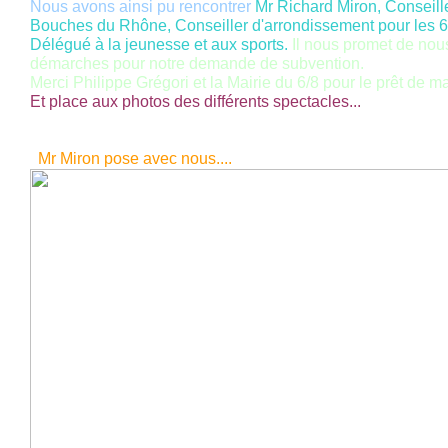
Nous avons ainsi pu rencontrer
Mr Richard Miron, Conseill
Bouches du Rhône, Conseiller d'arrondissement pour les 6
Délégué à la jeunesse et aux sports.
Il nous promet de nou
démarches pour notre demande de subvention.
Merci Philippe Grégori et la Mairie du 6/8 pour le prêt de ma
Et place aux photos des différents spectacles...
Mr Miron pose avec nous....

——————————

Once the pictures are set aside, the remaining data must be transcribed exactly.

_EXERCISE RESPONSE_
Nous avons ainsi pu rencontrer
Mr Richard Miron, Conseill
Bouches du Rhône, Conseiller d'arrondissement pour les 6
Délégué à la jeunesse et aux sports.
Il nous promet de nou
démarches pour notre demande de subvention.
Merci Philippe Grégori et la Mairie du 6/8 pour le prêt de ma
Et place aux photos des différents spectacles...
Mr Miron pose avec nous....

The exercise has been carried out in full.